# [EXERCISE DETAILS]
Copy out the listing exactly.

# [DATA EXTRACTS]
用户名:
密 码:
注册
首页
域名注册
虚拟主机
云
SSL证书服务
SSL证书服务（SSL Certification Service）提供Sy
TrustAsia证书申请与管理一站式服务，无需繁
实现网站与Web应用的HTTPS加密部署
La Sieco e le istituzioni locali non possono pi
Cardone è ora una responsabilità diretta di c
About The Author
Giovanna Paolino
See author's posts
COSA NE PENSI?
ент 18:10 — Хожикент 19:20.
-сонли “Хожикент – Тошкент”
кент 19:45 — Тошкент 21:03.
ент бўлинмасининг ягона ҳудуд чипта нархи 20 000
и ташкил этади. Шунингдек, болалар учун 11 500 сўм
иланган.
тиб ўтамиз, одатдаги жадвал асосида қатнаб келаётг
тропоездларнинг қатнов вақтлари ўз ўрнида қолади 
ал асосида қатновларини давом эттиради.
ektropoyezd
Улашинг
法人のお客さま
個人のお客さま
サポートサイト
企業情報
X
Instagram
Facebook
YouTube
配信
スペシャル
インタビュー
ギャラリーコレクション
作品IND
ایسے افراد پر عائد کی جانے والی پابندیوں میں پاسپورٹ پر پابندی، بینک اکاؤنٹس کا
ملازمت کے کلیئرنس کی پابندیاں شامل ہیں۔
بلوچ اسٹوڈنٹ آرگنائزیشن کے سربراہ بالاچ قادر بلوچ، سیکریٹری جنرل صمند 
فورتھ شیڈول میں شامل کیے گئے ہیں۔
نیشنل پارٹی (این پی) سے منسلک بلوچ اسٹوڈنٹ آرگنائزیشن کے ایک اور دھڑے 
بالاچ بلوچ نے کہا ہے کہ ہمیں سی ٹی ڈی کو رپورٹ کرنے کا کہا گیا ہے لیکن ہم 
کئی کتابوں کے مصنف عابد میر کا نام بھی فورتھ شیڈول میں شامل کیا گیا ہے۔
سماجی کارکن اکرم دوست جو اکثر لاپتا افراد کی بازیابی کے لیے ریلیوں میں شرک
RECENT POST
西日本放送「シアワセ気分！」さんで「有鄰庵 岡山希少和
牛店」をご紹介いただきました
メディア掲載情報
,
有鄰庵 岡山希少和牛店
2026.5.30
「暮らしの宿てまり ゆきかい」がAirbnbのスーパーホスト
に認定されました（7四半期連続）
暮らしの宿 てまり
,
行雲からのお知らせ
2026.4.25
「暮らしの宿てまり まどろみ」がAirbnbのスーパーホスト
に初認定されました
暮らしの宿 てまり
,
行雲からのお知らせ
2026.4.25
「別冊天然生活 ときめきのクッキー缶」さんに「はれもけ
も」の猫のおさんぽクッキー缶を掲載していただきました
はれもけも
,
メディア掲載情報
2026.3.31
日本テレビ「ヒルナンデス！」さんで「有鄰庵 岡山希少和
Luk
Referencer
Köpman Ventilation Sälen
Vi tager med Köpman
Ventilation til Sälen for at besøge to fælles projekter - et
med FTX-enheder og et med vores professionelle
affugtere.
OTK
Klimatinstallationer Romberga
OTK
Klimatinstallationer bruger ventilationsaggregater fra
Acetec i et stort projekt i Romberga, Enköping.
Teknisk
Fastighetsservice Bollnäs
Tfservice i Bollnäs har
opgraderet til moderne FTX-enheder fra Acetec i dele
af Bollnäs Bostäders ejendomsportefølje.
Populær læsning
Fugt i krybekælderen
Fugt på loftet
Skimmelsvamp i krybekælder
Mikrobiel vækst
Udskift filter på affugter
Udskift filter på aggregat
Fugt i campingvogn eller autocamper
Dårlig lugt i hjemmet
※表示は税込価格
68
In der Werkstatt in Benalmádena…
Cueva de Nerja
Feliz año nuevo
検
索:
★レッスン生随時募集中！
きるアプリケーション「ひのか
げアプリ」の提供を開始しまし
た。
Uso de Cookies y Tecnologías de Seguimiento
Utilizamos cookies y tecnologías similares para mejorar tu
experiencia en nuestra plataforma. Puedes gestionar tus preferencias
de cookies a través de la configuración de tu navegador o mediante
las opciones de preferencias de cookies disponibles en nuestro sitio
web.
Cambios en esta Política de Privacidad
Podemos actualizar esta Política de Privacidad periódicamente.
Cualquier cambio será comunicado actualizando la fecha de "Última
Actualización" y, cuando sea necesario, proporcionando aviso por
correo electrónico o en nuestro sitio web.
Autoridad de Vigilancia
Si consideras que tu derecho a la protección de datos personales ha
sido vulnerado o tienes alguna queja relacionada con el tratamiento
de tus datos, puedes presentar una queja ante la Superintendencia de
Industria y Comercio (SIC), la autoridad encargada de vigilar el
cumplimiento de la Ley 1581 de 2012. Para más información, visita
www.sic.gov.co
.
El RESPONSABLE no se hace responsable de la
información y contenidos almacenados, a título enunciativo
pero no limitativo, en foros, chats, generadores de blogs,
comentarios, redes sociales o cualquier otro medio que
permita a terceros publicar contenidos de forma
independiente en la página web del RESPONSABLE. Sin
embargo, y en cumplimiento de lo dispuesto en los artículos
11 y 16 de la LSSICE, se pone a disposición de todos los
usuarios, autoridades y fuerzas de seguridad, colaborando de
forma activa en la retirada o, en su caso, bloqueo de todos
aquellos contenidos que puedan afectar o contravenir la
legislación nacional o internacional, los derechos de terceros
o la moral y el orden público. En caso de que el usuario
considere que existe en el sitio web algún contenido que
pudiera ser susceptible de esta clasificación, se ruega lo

# [RESULT]
用户名:
密 码:
注册
首页
域名注册
虚拟主机
云
SSL证书服务
SSL证书服务（SSL Certification Service）提供Sy
TrustAsia证书申请与管理一站式服务，无需繁
实现网站与Web应用的HTTPS加密部署
La Sieco e le istituzioni locali non possono pi
Cardone è ora una responsabilità diretta di c
About The Author
Giovanna Paolino
See author's posts
COSA NE PENSI?
ент 18:10 — Хожикент 19:20.
-сонли “Хожикент – Тошкент”
кент 19:45 — Тошкент 21:03.
ент бўлинмасининг ягона ҳудуд чипта нархи 20 000
и ташкил этади. Шунингдек, болалар учун 11 500 сўм
иланган.
тиб ўтамиз, одатдаги жадвал асосида қатнаб келаётг
тропоездларнинг қатнов вақтлари ўз ўрнида қолади 
ал асосида қатновларини давом эттиради.
ektropoyezd
Улашинг
法人のお客さま
個人のお客さま
サポートサイト
企業情報
X
Instagram
Facebook
YouTube
配信
スペシャル
インタビュー
ギャラリーコレクション
作品IND
ایسے افراد پر عائد کی جانے والی پابندیوں میں پاسپورٹ پر پابندی، بینک اکاؤنٹس کا
ملازمت کے کلیئرنس کی پابندیاں شامل ہیں۔
بلوچ اسٹوڈنٹ آرگنائزیشن کے سربراہ بالاچ قادر بلوچ، سیکریٹری جنرل صمند 
فورتھ شیڈول میں شامل کیے گئے ہیں۔
نیشنل پارٹی (این پی) سے منسلک بلوچ اسٹوڈنٹ آرگنائزیشن کے ایک اور دھڑے 
بالاچ بلوچ نے کہا ہے کہ ہمیں سی ٹی ڈی کو رپورٹ کرنے کا کہا گیا ہے لیکن ہم 
کئی کتابوں کے مصنف عابد میر کا نام بھی فورتھ شیڈول میں شامل کیا گیا ہے۔
سماجی کارکن اکرم دوست جو اکثر لاپتا افراد کی بازیابی کے لیے ریلیوں میں شرک
RECENT POST
西日本放送「シアワセ気分！」さんで「有鄰庵 岡山希少和
牛店」をご紹介いただきました
メディア掲載情報
,
有鄰庵 岡山希少和牛店
2026.5.30
「暮らしの宿てまり ゆきかい」がAirbnbのスーパーホスト
に認定されました（7四半期連続）
暮らしの宿 てまり
,
行雲からのお知らせ
2026.4.25
「暮らしの宿てまり まどろみ」がAirbnbのスーパーホスト
に初認定されました
暮らしの宿 てまり
,
行雲からのお知らせ
2026.4.25
「別冊天然生活 ときめきのクッキー缶」さんに「はれもけ
も」の猫のおさんぽクッキー缶を掲載していただきました
はれもけも
,
メディア掲載情報
2026.3.31
日本テレビ「ヒルナンデス！」さんで「有鄰庵 岡山希少和
Luk
Referencer
Köpman Ventilation Sälen
Vi tager med Köpman
Ventilation til Sälen for at besøge to fælles projekter - et
med FTX-enheder og et med vores professionelle
affugtere.
OTK
Klimatinstallationer Romberga
OTK
Klimatinstallationer bruger ventilationsaggregater fra
Acetec i et stort projekt i Romberga, Enköping.
Teknisk
Fastighetsservice Bollnäs
Tfservice i Bollnäs har
opgraderet til moderne FTX-enheder fra Acetec i dele
af Bollnäs Bostäders ejendomsportefølje.
Populær læsning
Fugt i krybekælderen
Fugt på loftet
Skimmelsvamp i krybekælder
Mikrobiel vækst
Udskift filter på affugter
Udskift filter på aggregat
Fugt i campingvogn eller autocamper
Dårlig lugt i hjemmet
※表示は税込価格
68
In der Werkstatt in Benalmádena…
Cueva de Nerja
Feliz año nuevo
検
索:
★レッスン生随時募集中！
きるアプリケーション「ひのか
げアプリ」の提供を開始しまし
た。
Uso de Cookies y Tecnologías de Seguimiento
Utilizamos cookies y tecnologías similares para mejorar tu
experiencia en nuestra plataforma. Puedes gestionar tus preferencias
de cookies a través de la configuración de tu navegador o mediante
las opciones de preferencias de cookies disponibles en nuestro sitio
web.
Cambios en esta Política de Privacidad
Podemos actualizar esta Política de Privacidad periódicamente.
Cualquier cambio será comunicado actualizando la fecha de "Última
Actualización" y, cuando sea necesario, proporcionando aviso por
correo electrónico o en nuestro sitio web.
Autoridad de Vigilancia
Si consideras que tu derecho a la protección de datos personales ha
sido vulnerado o tienes alguna queja relacionada con el tratamiento
de tus datos, puedes presentar una queja ante la Superintendencia de
Industria y Comercio (SIC), la autoridad encargada de vigilar el
cumplimiento de la Ley 1581 de 2012. Para más información, visita
www.sic.gov.co
.
El RESPONSABLE no se hace responsable de la
información y contenidos almacenados, a título enunciativo
pero no limitativo, en foros, chats, generadores de blogs,
comentarios, redes sociales o cualquier otro medio que
permita a terceros publicar contenidos de forma
independiente en la página web del RESPONSABLE. Sin
embargo, y en cumplimiento de lo dispuesto en los artículos
11 y 16 de la LSSICE, se pone a disposición de todos los
usuarios, autoridades y fuerzas de seguridad, colaborando de
forma activa en la retirada o, en su caso, bloqueo de todos
aquellos contenidos que puedan afectar o contravenir la
legislación nacional o internacional, los derechos de terceros
o la moral y el orden público. En caso de que el usuario
considere que existe en el sitio web algún contenido que
pudiera ser susceptible de esta clasificación, se ruega lo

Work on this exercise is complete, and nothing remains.